Nas primeiras duas semanas do trimestre, estudamos sobre cenas de adoração desde o Éden até os Patriarcas. Adão e Eva adoravam na presença pessoal de Deus, da qual foram afastados pelo pecado. Após a saída do Jardim, podemos contemplar cenas de adoração através da oferta de um cordeiro num altar, mostrando a fé na redenção através de Cristo. Assim adoraram Abel, Noé e Abraão. Jacó erigiu um altar no lugar em que sonhou com anjos subindo e descendo entre o céu e a terra, que ele denominou Betel, a casa de Deus. Moisés tirou suas sandálias em obediência ao pedido de Deus, ao ver no deserto um arbusto envolvido por chamas que não o consumiam. Reconheceu ali a presença do Senhor. Da mesma forma devemos manter reverência, respeito, na casa de Deus e nos separar no momento em que nos encontramos com Ele de tudo que impede a verdadeira  adoração. Para a melhor adoração é necessária uma preparação em nossa vida.

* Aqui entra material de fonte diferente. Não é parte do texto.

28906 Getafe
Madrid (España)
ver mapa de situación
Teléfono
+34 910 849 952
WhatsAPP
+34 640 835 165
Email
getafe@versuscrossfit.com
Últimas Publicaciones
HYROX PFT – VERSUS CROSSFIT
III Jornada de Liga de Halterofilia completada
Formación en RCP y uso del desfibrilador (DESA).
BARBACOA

Nesta semana, o título da lição "O sábado e a adoração" relembra a criação, descrita em Gênesis ocorrendo em seis dias. Recordando o relato bíblico, no primeiro dia, criou Deus a luz; no segundo, separou as águas das nuvens das águas existentes na superfície da terra, criando a atmosfera; no terceiro, fez surgir a terra seca; no quarto, criou o sol e a lua para iluminarem a terra; no quinto, criou peixes, aves, répteis; no sexto, os mamíferos e finalmente o homem. "Viu Deus tudo quanto fizera, e eis que era muito bom. Houve tarde e manhã, o sexto dia." (Gênesis 1:31) Então Deus abençoou a dia sétimo e o santificou. Esse é o sábado.
No registro dos mandamentos de Deus, em Êxodo 20:8-10, lemos mais uma vez a recomendação sobre a santificação do dia de sábado, associada à criação: "Lembra-te do dia de sábado, para o santificar. (...) porque, em seis dias, fez o Senhor os céus e a terra, o mar e tudo o que neles há e, ao sétimo dia, descansou; por isso, o Senhor abençoou o dia de sábado e o santificou."
Assim, a mensagem do anjo sobre adoração, mencionando Deus Criador, remete à adoração no dia de sábado.
O sábado também é associado à salvação e libertação  - "porque te lembrarás que foste servo na terra do Egito e que o Senhor, teu Deus, te tirou dali com mão poderosa e braço estendido; pelo que o Senhor, teu Deus, te ordenou que guardasses o dia de sábado". ( Deuteronômio 5:15) e à santificação - "Certamente guardareis os meus sábados, para que saibais que eu sou o Senhor que vos santifica" (Êxodo 31:13) e ainda ao descanso - "Vinde a mim todos os que estais cansados e sobrecarregados e eu vos aliviarei." (Mateus 11: 28-30 ) "Além da necessidade humana básica, de descanso físico, há uma necessidade igualmente importante, de que a mente e as emoções tenham uma mudança de ritmo um descanso dos fardos e do estresse da vida diária. Deus planejou o sábado exatamente para isso (...) Embora qualquer um possa dizer que está descansando em Cristo, o sábado nos oferece uma manifestação real e física desses descanso. O sábado é um símbolo do descanso que temos verdadeiramente nElçe, na salvação que Cristo realizou para nós." (Fonte: comentário da lição da Escola Sabatina)


Que tenhamos um proveitoso estudo da Palavra de Deus e que estejamos prestando adoração ao Criador neste próximo sábado.